Leave out the pictures and retype all the entries below exactly.

## RECORDS TO PROCESS

################

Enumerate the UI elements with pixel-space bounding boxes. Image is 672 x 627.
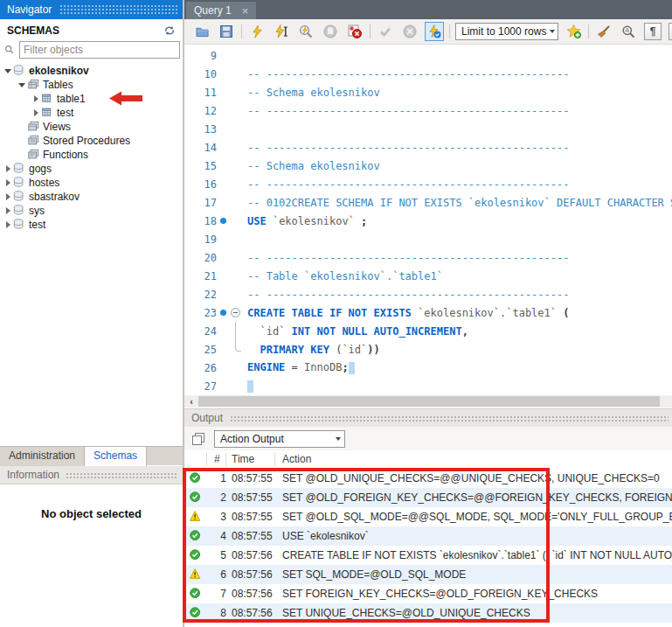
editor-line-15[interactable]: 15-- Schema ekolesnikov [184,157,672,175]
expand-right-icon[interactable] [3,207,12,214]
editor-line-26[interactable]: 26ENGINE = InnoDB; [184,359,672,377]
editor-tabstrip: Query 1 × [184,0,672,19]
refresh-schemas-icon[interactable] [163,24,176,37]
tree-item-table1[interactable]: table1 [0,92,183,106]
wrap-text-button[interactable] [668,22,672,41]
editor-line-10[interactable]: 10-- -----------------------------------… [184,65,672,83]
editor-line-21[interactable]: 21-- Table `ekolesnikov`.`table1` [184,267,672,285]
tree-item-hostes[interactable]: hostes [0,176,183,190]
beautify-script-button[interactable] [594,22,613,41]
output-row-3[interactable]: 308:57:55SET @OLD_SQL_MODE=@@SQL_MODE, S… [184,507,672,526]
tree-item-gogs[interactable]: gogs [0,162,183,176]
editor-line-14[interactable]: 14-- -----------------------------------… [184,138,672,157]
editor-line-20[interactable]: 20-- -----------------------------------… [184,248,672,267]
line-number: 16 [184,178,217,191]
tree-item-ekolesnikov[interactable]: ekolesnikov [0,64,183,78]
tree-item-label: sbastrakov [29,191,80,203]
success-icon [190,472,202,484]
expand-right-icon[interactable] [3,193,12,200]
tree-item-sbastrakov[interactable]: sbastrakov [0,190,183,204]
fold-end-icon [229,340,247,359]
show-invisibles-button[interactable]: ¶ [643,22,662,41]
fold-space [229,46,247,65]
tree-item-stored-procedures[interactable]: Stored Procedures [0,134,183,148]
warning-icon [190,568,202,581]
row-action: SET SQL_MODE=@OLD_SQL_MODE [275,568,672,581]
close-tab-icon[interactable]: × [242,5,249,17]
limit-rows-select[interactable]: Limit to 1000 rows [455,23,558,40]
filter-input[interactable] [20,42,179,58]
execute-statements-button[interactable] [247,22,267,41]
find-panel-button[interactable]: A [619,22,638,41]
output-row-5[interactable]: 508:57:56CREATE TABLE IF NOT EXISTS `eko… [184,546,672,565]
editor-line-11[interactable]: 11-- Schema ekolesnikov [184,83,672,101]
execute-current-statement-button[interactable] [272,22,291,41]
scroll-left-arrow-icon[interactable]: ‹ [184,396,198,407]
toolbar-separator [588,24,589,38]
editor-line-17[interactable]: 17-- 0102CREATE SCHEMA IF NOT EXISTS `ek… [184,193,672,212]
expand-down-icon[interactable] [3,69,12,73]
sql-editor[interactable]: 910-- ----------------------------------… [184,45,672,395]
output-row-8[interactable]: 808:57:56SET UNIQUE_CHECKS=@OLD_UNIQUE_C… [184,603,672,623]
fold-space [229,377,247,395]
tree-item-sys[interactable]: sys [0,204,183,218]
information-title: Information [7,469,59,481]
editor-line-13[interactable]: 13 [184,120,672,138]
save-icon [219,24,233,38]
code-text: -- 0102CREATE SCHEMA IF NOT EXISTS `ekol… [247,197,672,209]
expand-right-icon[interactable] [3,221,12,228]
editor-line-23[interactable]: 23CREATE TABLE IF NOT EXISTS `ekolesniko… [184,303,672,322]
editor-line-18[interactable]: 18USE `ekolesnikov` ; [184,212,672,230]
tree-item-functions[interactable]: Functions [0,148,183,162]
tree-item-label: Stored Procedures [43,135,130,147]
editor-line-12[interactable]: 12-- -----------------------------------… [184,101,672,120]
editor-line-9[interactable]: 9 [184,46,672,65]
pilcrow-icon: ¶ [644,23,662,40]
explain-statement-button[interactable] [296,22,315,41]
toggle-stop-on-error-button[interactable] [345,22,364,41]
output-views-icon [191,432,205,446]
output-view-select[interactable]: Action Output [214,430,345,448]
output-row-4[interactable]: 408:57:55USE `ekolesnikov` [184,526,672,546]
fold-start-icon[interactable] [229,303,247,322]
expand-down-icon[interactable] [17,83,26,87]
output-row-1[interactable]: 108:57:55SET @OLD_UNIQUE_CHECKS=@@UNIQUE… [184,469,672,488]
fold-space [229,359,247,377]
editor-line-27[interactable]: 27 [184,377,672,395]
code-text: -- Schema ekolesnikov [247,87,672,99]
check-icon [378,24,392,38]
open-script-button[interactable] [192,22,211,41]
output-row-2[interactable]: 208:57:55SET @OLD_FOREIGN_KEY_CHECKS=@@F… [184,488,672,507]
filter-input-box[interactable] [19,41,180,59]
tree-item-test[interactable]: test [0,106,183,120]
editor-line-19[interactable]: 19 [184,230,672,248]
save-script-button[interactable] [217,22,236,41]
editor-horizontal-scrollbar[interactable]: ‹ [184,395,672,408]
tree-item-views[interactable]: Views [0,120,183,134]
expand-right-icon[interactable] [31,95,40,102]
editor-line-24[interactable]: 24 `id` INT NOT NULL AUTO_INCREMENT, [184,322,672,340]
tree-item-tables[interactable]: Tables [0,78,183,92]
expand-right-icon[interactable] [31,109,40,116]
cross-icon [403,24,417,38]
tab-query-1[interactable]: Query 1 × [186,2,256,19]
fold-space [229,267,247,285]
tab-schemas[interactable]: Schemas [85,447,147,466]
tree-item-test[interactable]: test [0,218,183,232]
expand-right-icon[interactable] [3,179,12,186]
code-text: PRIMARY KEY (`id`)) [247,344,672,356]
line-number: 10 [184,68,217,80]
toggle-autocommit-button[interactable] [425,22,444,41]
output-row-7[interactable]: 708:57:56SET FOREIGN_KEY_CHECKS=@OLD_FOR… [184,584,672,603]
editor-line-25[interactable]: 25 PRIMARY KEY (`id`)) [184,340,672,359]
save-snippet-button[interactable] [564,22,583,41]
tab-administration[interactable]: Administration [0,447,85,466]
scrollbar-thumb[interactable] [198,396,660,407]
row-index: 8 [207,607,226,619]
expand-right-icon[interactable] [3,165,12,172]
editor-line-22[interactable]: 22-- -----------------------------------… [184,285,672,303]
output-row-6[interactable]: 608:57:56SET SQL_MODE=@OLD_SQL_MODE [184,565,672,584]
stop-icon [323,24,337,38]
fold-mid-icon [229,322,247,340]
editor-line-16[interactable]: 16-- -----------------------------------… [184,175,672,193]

################

## TASK RESULT
Enumerate the UI elements with pixel-space bounding boxes. Image is 672 x 627.
editor-line-15[interactable]: 15-- Schema ekolesnikov [184,157,672,175]
expand-right-icon[interactable] [3,207,12,214]
editor-line-26[interactable]: 26ENGINE = InnoDB; [184,359,672,377]
editor-tabstrip: Query 1 × [184,0,672,19]
refresh-schemas-icon[interactable] [163,24,176,37]
tree-item-table1[interactable]: table1 [0,92,183,106]
wrap-text-button[interactable] [668,22,672,41]
editor-line-10[interactable]: 10-- -----------------------------------… [184,65,672,83]
editor-line-21[interactable]: 21-- Table `ekolesnikov`.`table1` [184,267,672,285]
tree-item-hostes[interactable]: hostes [0,176,183,190]
beautify-script-button[interactable] [594,22,613,41]
output-row-3[interactable]: 308:57:55SET @OLD_SQL_MODE=@@SQL_MODE, S… [184,507,672,526]
tree-item-gogs[interactable]: gogs [0,162,183,176]
editor-line-14[interactable]: 14-- -----------------------------------… [184,138,672,157]
editor-line-20[interactable]: 20-- -----------------------------------… [184,248,672,267]
line-number: 16 [184,178,217,191]
tree-item-ekolesnikov[interactable]: ekolesnikov [0,64,183,78]
tree-item-label: sbastrakov [29,191,80,203]
success-icon [190,472,202,484]
expand-right-icon[interactable] [3,193,12,200]
tree-item-sbastrakov[interactable]: sbastrakov [0,190,183,204]
fold-end-icon [229,340,247,359]
show-invisibles-button[interactable]: ¶ [643,22,662,41]
fold-space [229,46,247,65]
tree-item-stored-procedures[interactable]: Stored Procedures [0,134,183,148]
warning-icon [190,568,202,581]
row-action: SET SQL_MODE=@OLD_SQL_MODE [275,568,672,581]
close-tab-icon[interactable]: × [242,5,249,17]
limit-rows-select[interactable]: Limit to 1000 rows [455,23,558,40]
filter-input[interactable] [20,42,179,58]
execute-statements-button[interactable] [247,22,267,41]
find-panel-button[interactable]: A [619,22,638,41]
output-row-5[interactable]: 508:57:56CREATE TABLE IF NOT EXISTS `eko… [184,546,672,565]
editor-line-11[interactable]: 11-- Schema ekolesnikov [184,83,672,101]
execute-current-statement-button[interactable] [272,22,291,41]
scroll-left-arrow-icon[interactable]: ‹ [184,396,198,407]
toolbar-separator [588,24,589,38]
editor-line-17[interactable]: 17-- 0102CREATE SCHEMA IF NOT EXISTS `ek… [184,193,672,212]
expand-down-icon[interactable] [3,69,12,73]
sql-editor[interactable]: 910-- ----------------------------------… [184,45,672,395]
output-row-8[interactable]: 808:57:56SET UNIQUE_CHECKS=@OLD_UNIQUE_C… [184,603,672,623]
fold-space [229,377,247,395]
tree-item-sys[interactable]: sys [0,204,183,218]
information-title: Information [7,469,59,481]
editor-line-13[interactable]: 13 [184,120,672,138]
save-icon [219,24,233,38]
code-text: -- 0102CREATE SCHEMA IF NOT EXISTS `ekol… [247,197,672,209]
expand-right-icon[interactable] [3,221,12,228]
editor-line-23[interactable]: 23CREATE TABLE IF NOT EXISTS `ekolesniko… [184,303,672,322]
editor-line-18[interactable]: 18USE `ekolesnikov` ; [184,212,672,230]
tree-item-functions[interactable]: Functions [0,148,183,162]
tree-item-label: Stored Procedures [43,135,130,147]
editor-line-12[interactable]: 12-- -----------------------------------… [184,101,672,120]
editor-line-9[interactable]: 9 [184,46,672,65]
pilcrow-icon: ¶ [644,23,662,40]
explain-statement-button[interactable] [296,22,315,41]
toggle-stop-on-error-button[interactable] [345,22,364,41]
output-views-icon [191,432,205,446]
output-view-select[interactable]: Action Output [214,430,345,448]
output-row-4[interactable]: 408:57:55USE `ekolesnikov` [184,526,672,546]
fold-start-icon[interactable] [229,303,247,322]
expand-down-icon[interactable] [17,83,26,87]
output-row-1[interactable]: 108:57:55SET @OLD_UNIQUE_CHECKS=@@UNIQUE… [184,469,672,488]
fold-space [229,359,247,377]
editor-line-27[interactable]: 27 [184,377,672,395]
code-text: -- Schema ekolesnikov [247,87,672,99]
check-icon [378,24,392,38]
open-script-button[interactable] [192,22,211,41]
output-row-2[interactable]: 208:57:55SET @OLD_FOREIGN_KEY_CHECKS=@@F… [184,488,672,507]
filter-input-box[interactable] [19,41,180,59]
tree-item-test[interactable]: test [0,106,183,120]
editor-line-19[interactable]: 19 [184,230,672,248]
save-script-button[interactable] [217,22,236,41]
editor-horizontal-scrollbar[interactable]: ‹ [184,395,672,408]
tree-item-views[interactable]: Views [0,120,183,134]
expand-right-icon[interactable] [31,95,40,102]
editor-line-24[interactable]: 24 `id` INT NOT NULL AUTO_INCREMENT, [184,322,672,340]
tree-item-tables[interactable]: Tables [0,78,183,92]
expand-right-icon[interactable] [31,109,40,116]
cross-icon [403,24,417,38]
tab-query-1[interactable]: Query 1 × [186,2,256,19]
fold-space [229,267,247,285]
tab-schemas[interactable]: Schemas [85,447,147,466]
tree-item-test[interactable]: test [0,218,183,232]
expand-right-icon[interactable] [3,179,12,186]
code-text: PRIMARY KEY (`id`)) [247,344,672,356]
line-number: 10 [184,68,217,80]
toggle-autocommit-button[interactable] [425,22,444,41]
output-row-7[interactable]: 708:57:56SET FOREIGN_KEY_CHECKS=@OLD_FOR… [184,584,672,603]
editor-line-25[interactable]: 25 PRIMARY KEY (`id`)) [184,340,672,359]
save-snippet-button[interactable] [564,22,583,41]
tab-administration[interactable]: Administration [0,447,85,466]
scrollbar-thumb[interactable] [198,396,660,407]
row-index: 8 [207,607,226,619]
expand-right-icon[interactable] [3,165,12,172]
editor-line-22[interactable]: 22-- -----------------------------------… [184,285,672,303]
output-row-6[interactable]: 608:57:56SET SQL_MODE=@OLD_SQL_MODE [184,565,672,584]
stop-icon [323,24,337,38]
fold-mid-icon [229,322,247,340]
editor-line-16[interactable]: 16-- -----------------------------------… [184,175,672,193]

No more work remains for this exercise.